O retrato de Dorian Gray, Oscar Wilde, 1890

O retrato de Dorian Gray, Oscar Wilde, 1890, 224 páginas, tradução de Alexandre Barbosa de Souza, Via Leitura. Início: 08/12/2020 - Fim: 16/12/2020.

Aviso de spoiler: em geral, escrevo sobre todo o enredo do livro, continue por sua conta e risco. 

Havia lido este livro muito cedo na vida, adolescência, e não recordava detalhes, mas sabia o geral da história. Ou sabia pela cultura popular, pois a história do retrato que envelhece no lugar do retratado é de amplo conhecimento. 

É um livro relevante, deve ser lido e vale a pena ser lido. É um livro irregular. 

O pintor Basil Hallward está terminando o retrato do jovem Dorian Gray, que posa para ele, na presença de Lorde Henry Wotton. Henry é um cético e um cínico e faz ver a fatuidade da juventude ao ingênuo Dorian. Ao ver o quadro terminado, a beleza de seus traços jovens perfeitamente representados e preservados, Dorian diz que daria a alma para permanecer jovem enquanto o retrato envelheceria. De algum modo misterioso, a permuta é aceita. O jovem percebe a primeira modificação no quadro e se assusta terrivelmente, pensa em ser bom e virtuoso, mas daí por diante suas maldades, infâmias, pecados e crimes se multiplicam. Passam-se os anos. Dorian, com trinta e oito anos continua a parecer um jovem de vinte. O retrato, por outro lado, está cada vez mais hediondo: a imagem não apenas envelhece, mas também exibe a maldade acumulada do rapaz. Cruel e covarde, Dorian mata Basil, o pintor que fez o quadro, atribuindo ao artista a culpa por seu destino. Pouco tempo depois, desiludido com sua própria capacidade de se tornar virtuoso, Dorian ataca o quadro com uma faca. Os criados ouvem o grito e sobem, o quadro mostra um Dorian Gray jovem e belo, enquanto jaz no chão um homem envelhecido e terrível com uma faca no coração. 

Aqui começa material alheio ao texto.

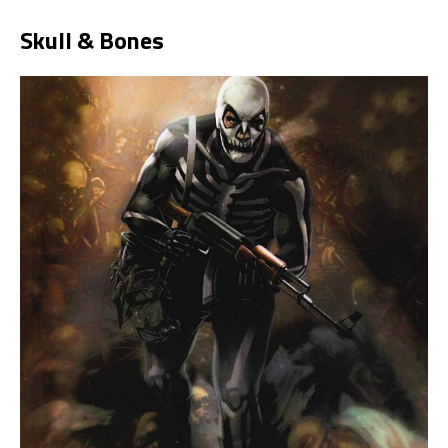
Skull & Bones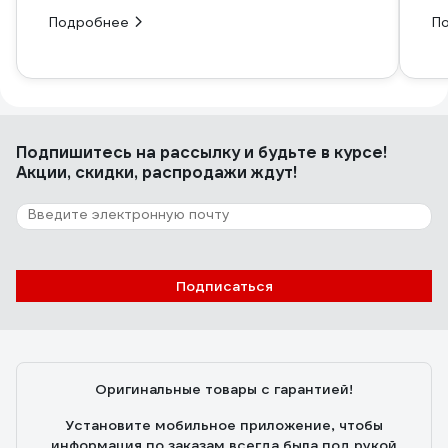
Подробнее
П
Подпишитесь
на рассылку
и будьте в курсе!
Акции, скидки, распродажи ждут!
Подписаться
Оригинальные товары с гарантией!
Установите мобильное приложение, чтобы
информация по заказам всегда была под рукой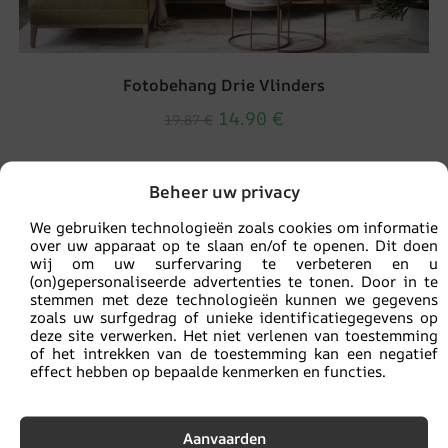
Fotobehang Drie Vlinders
14.90
€
19.87
€
UITVERKOOP!
Beheer uw privacy
We gebruiken technologieën zoals cookies om informatie
over uw apparaat op te slaan en/of te openen. Dit doen
wij om uw surfervaring te verbeteren en u
(on)gepersonaliseerde advertenties te tonen. Door in te
stemmen met deze technologieën kunnen we gegevens
zoals uw surfgedrag of unieke identificatiegegevens op
deze site verwerken. Het niet verlenen van toestemming
of het intrekken van de toestemming kan een negatief
effect hebben op bepaalde kenmerken en functies.
Aanvaarden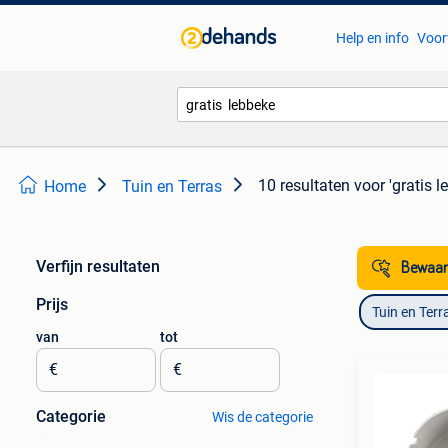
Help en info
Voor
10 resultaten
voor 'gratis l
Home
Tuin en Terras
Verfijn resultaten
Bewaar
Prijs
Tuin en Terr
van
tot
€
€
Categorie
Wis de categorie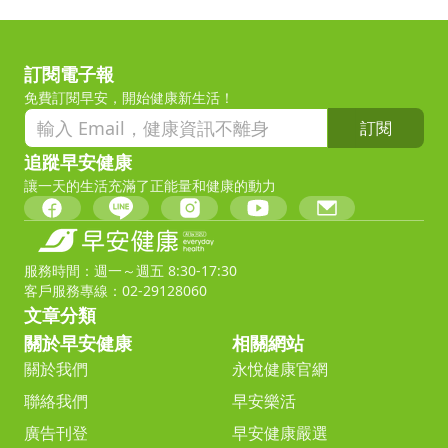
訂閱電子報
免費訂閱早安，開始健康新生活！
訂閱
追蹤早安健康
讓一天的生活充滿了正能量和健康的動力
服務時間：週一～週五 8:30-17:30
客戶服務專線：02-29128060
文章分類
關於早安健康
相關網站
關於我們
永悅健康官網
聯絡我們
早安樂活
廣告刊登
早安健康嚴選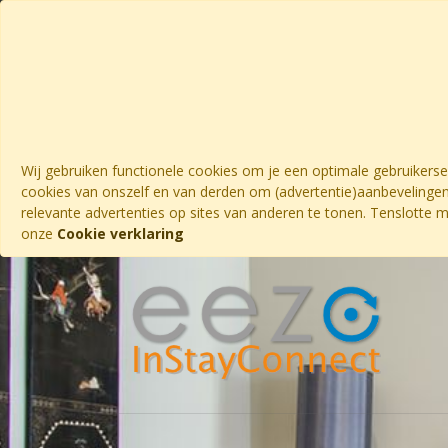
Wij gebruiken functionele cookies om je een optimale gebruikers
cookies van onszelf en van derden om (advertentie)aanbevelingen
relevante advertenties op sites van anderen te tonen. Tenslotte 
onze
Cookie verklaring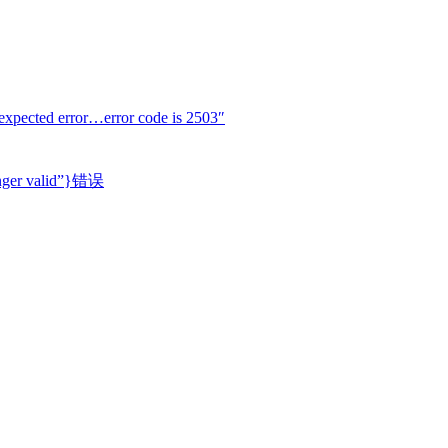
cted error…error code is 2503″
longer valid”}错误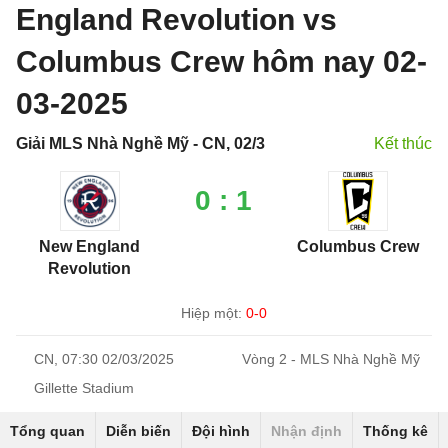
England Revolution vs
Columbus Crew hôm nay 02-
03-2025
Giải MLS Nhà Nghề Mỹ - CN, 02/3
Kết thúc
0 : 1
New England
Columbus Crew
Revolution
Hiệp một:
0-0
CN, 07:30 02/03/2025
Vòng 2 - MLS Nhà Nghề Mỹ
Gillette Stadium
Tổng quan
Diễn biến
Đội hình
Nhận định
Thống kê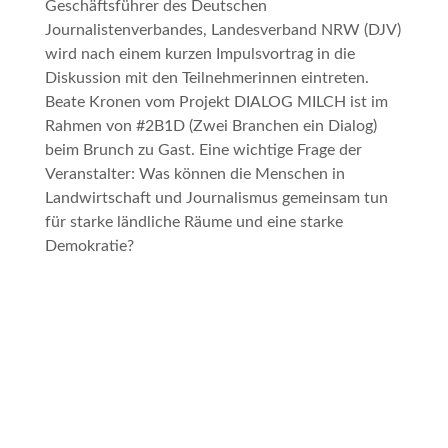
Geschäftsführer des Deutschen
Journalistenverbandes, Landesverband NRW (DJV)
wird nach einem kurzen Impulsvortrag in die
Diskussion mit den Teilnehmerinnen eintreten.
Beate Kronen vom Projekt DIALOG MILCH ist im
Rahmen von #2B1D (Zwei Branchen ein Dialog)
beim Brunch zu Gast. Eine wichtige Frage der
Veranstalter: Was können die Menschen in
Landwirtschaft und Journalismus gemeinsam tun
für starke ländliche Räume und eine starke
Demokratie?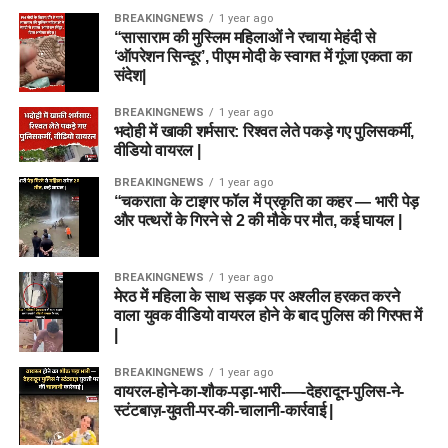
BREAKINGNEWS
1 year ago
“सासाराम की मुस्लिम महिलाओं ने रचाया मेहंदी से
‘ऑपरेशन सिन्दूर’, पीएम मोदी के स्वागत में गूंजा एकता का
संदेश|
BREAKINGNEWS
1 year ago
भदोही में खाकी शर्मसार: रिश्वत लेते पकड़े गए पुलिसकर्मी,
वीडियो वायरल |
BREAKINGNEWS
1 year ago
“चकराता के टाइगर फॉल में प्रकृति का कहर — भारी पेड़
और पत्थरों के गिरने से 2 की मौके पर मौत, कई घायल |
BREAKINGNEWS
1 year ago
मेरठ में महिला के साथ सड़क पर अश्लील हरकत करने
वाला युवक वीडियो वायरल होने के बाद पुलिस की गिरफ्त में
|
BREAKINGNEWS
1 year ago
वायरल-होने-का-शौक-पड़ा-भारी-—-देहरादून-पुलिस-ने-
स्टंटबाज़-युवती-पर-की-चालानी-कार्रवाई |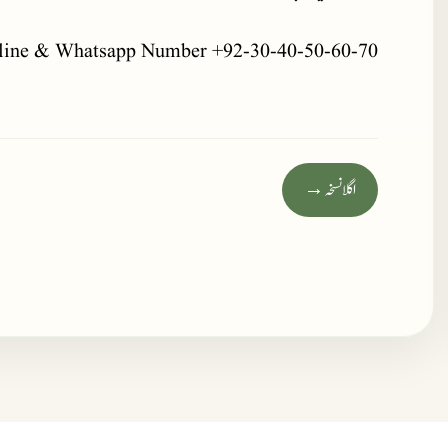
line & Whatsapp Number +92-30-40-50-60-70
اگلا نسخہ →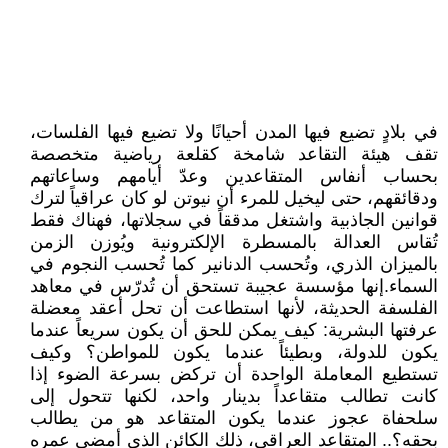
في بلادٍ تضيع فيها المدن أحيانًا ولا تضيع فيها الفلسات،
تقف هيئة التقاعد شامخة كقلعة رياضية متخصصة
بحساب أنفاس المتقاعدين وعدّ أيامهم وساعاتهم
ودقائقهم، حتى ليخيل للمرء أن نيوتن لو كان عراقياً لترك
قوانين الجاذبية واشتغل مدققاً في سجلاتها، فهناك فقط
تُقاس العدالة بالمسطرة الإلكترونية ويُوزن الزمن
بالميزان الذري، وتُحسب الدنانير كما تُحسب النجوم في
السماء.إنها مؤسسة عجيبة تستحق أن تُدرّس في معاهد
الفلسفة الحديثة، لأنها استطاعت أن تحل أعقد معضلة
عرفتها البشرية: كيف يمكن للحق أن يكون سريعاً عندما
يكون للدولة، وبطيئاً عندما يكون للمواطن؟ وكيف
تستطيع المعاملة الواحدة أن تركض بسرعة الضوء إذا
كانت تطالب متقاعداً بدينار واحد، لكنها تتحول إلى
سلحفاة عجوز عندما يكون المتقاعد هو من يطالب
بحقه؟.. المتقاعد العراقي، ذلك الكائن الذي أمضى عمره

O livro tem cenas muito divertidas com Lorde Henry e seus epigramas amorais, espirituosos e sua visão cínica dos seres humanos e da sociedade. Dorian Gray oscila entre a ingenuidade e a perversidade. As infâmias, as perversões, as maldades, praticadas por Dorian não são descritas. De acordo com Wilde, cada um de nós deve ver seus próprios pecados em Dorian Gray. O final do livro me parece excessivamente moralista; não parece combinar com a ausência de escrúpulos do personagem – na maior parte do tempo – e na contínua pregação de Lorde Henry, um alter ego de Wilde. Dorian Gray, criminoso, hedonista e sempre impune não teria motivos tão fortes para destruir a magia de sua permanente juventude. Talvez o cansaço, talvez já ter experimentado todas as perversões, talvez ele não esperasse que a tentativa de destruição do retrato resultaria em sua própria morte. 

Lorde Henry pode ser visto como um demônio, visto que é por meio de sua “filosofia” de vida que Dorian Gray sugere trocar a alma pela juventude. É estranho não haver um pacto formal que conceda a Dorian o que ele desejou. Também incomoda ao leitor o fato de que ninguém faz observações acerca da disparidade entre a idade de Dorian, 38 anos, e a sua aparência eterna. Somente no penúltimo capítulo, Lorde Henry pergunta qual o segredo da juventude do rapaz. 

Resumo: 

Capítulo I. Lorde Henry Wotton e o pintor Basil Hallward conversam sobre pintura, sociedade, e sobre Dorian Gray, um rapaz que o pintor conhecera e que estava servindo de modelo a um quadro. Basil sente necessidade da amizade de Dorian e o vê todos os dias. 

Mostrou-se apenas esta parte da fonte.